Rue is deadly – though the bees don’t seem to mind

Rue (Ruta graveolens): Ever heard of the phrase, “Rue the day”? As in, “I rue the day I ever planted this damn thing in my herb garden?” Well though this is a very pretty plant, and found in lots of people’s herb gardens, it’s really quite a vicious little thing. Brushing against it, especially on a sunny day, can blister skin to the point of burns: what’s really extraordinary though is that rue is often recommended (and grown in people’s herb gardens) for rubbing onto the skin as a mosquito repellent. Please don’t do this: mosquito bites will seem as the kiss of angels in comparison. Eating it causes acute gastroenteritis and eventually liver failure, though fortunately it tastes disgusting.

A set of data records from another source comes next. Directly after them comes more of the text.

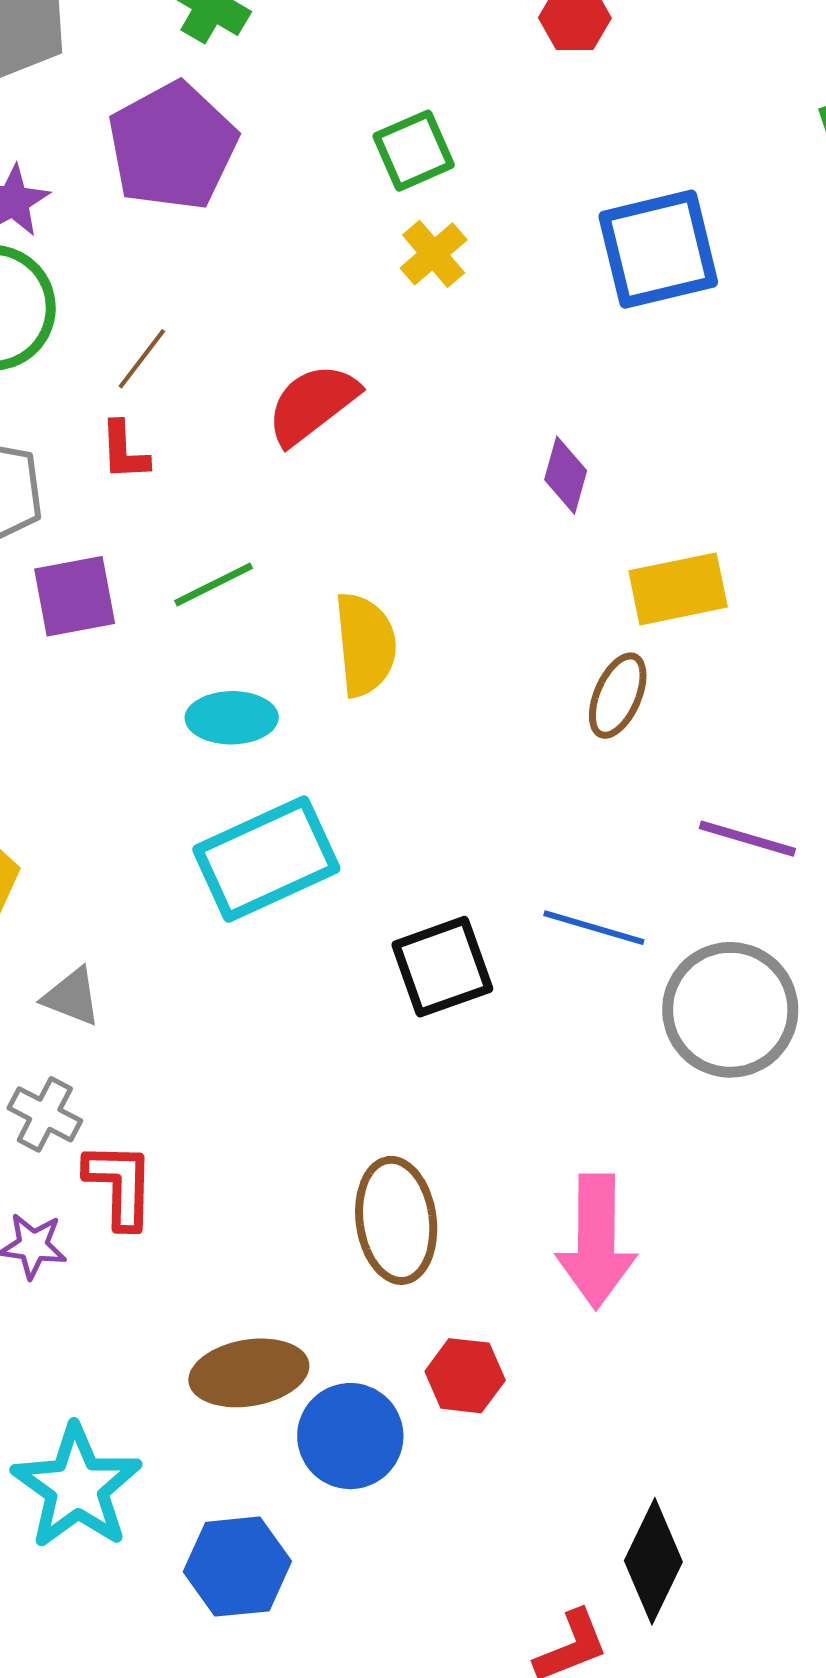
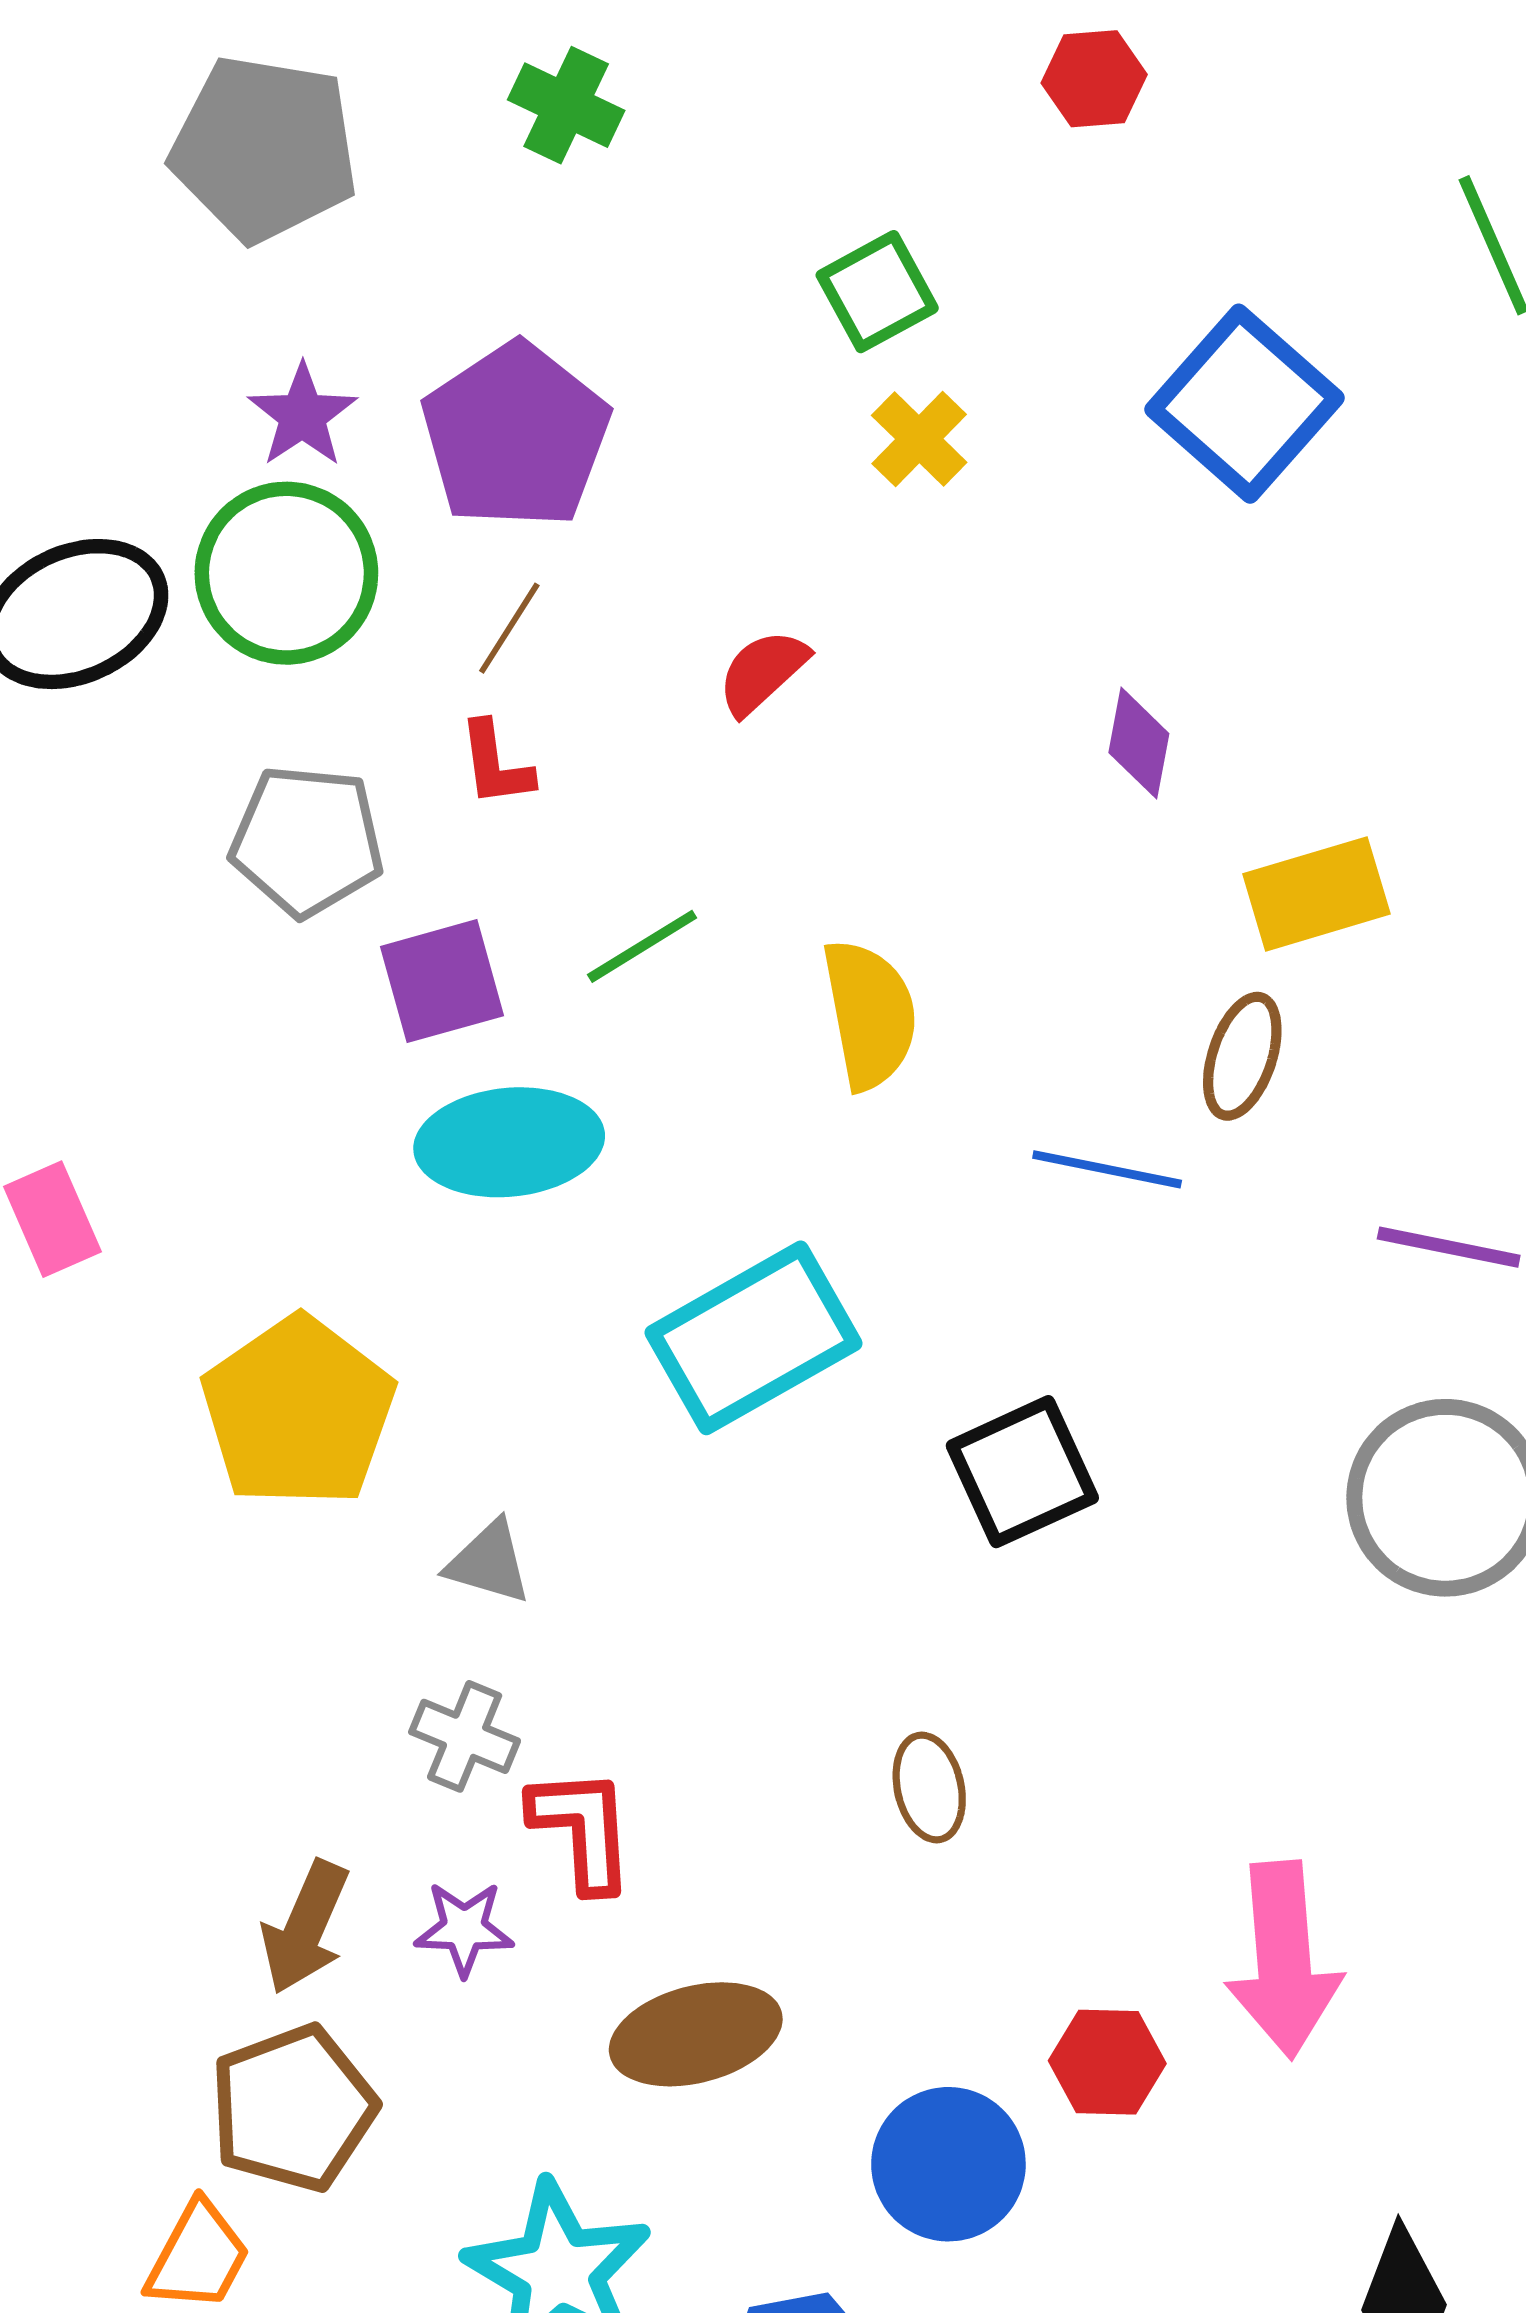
purple pentagon: (172, 146) -> (516, 436), moved
blue square: (658, 249) -> (1244, 404), turned -30
red semicircle: (312, 404) -> (763, 672), size x0.7
cyan ellipse: (232, 718) -> (509, 1142), moved, size x1.4
blue line: (594, 928) -> (1107, 1169), moved
brown ellipse: (396, 1220) -> (929, 1787), moved, size x0.6
pink arrow: (596, 1241) -> (1284, 1960), moved
brown ellipse: (249, 1373) -> (696, 2034), moved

I’ve left out the obvious poisonous plants we all (hopefully) know about: the monkshoods, cuckoo pints and nettles which all gardeners should handle with care. But there are a whole lot more – aquilegias, cimicifuga, periwinkles, snowdrops and daphnes to name but a few – which I could have included and which you should know about.

I’m indebted to John Robertson, a former guide at Alnwick’s Poison Garden, for supplementing my patchy recollections with extra information: and if you want to know about the bits I’ve left out, I can only direct you to his exceptionally good website where all these plants and more are described in gruesome detail.